Exercise goal
Give back each record precisely, pictures excluded.

Given data
= Beginning of Section =

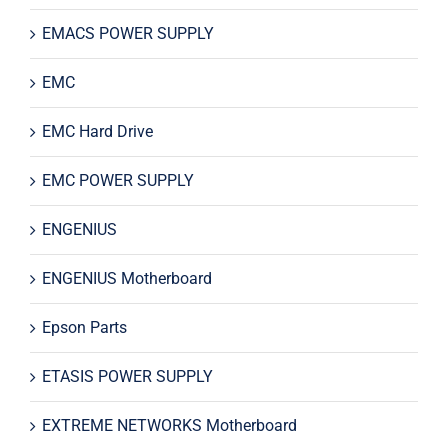
EMACS POWER SUPPLY
EMC
EMC Hard Drive
EMC POWER SUPPLY
ENGENIUS
ENGENIUS Motherboard
Epson Parts
ETASIS POWER SUPPLY
EXTREME NETWORKS Motherboard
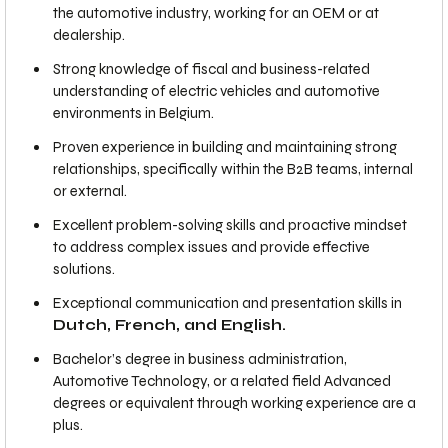
the automotive industry, working for an OEM or at
dealership.
Strong knowledge of fiscal and business-related
understanding of electric vehicles and automotive
environments in Belgium.
Proven experience in building and maintaining strong
relationships, specifically within the B2B teams, internal
or external.
Excellent problem-solving skills and proactive mindset
to address complex issues and provide effective
solutions.
Exceptional communication and presentation skills in
Dutch, French, and English.
Bachelor’s degree in business administration,
Automotive Technology, or a related field Advanced
degrees or equivalent through working experience are a
plus.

= End of Section =

Task solution
EMACS POWER SUPPLY
EMC
EMC Hard Drive
EMC POWER SUPPLY
ENGENIUS
ENGENIUS Motherboard
Epson Parts
ETASIS POWER SUPPLY
EXTREME NETWORKS Motherboard
the automotive industry, working for an OEM or at
dealership.
Strong knowledge of fiscal and business-related
understanding of electric vehicles and automotive
environments in Belgium.
Proven experience in building and maintaining strong
relationships, specifically within the B2B teams, internal
or external.
Excellent problem-solving skills and proactive mindset
to address complex issues and provide effective
solutions.
Exceptional communication and presentation skills in
Dutch, French, and English.
Bachelor’s degree in business administration,
Automotive Technology, or a related field Advanced
degrees or equivalent through working experience are a
plus.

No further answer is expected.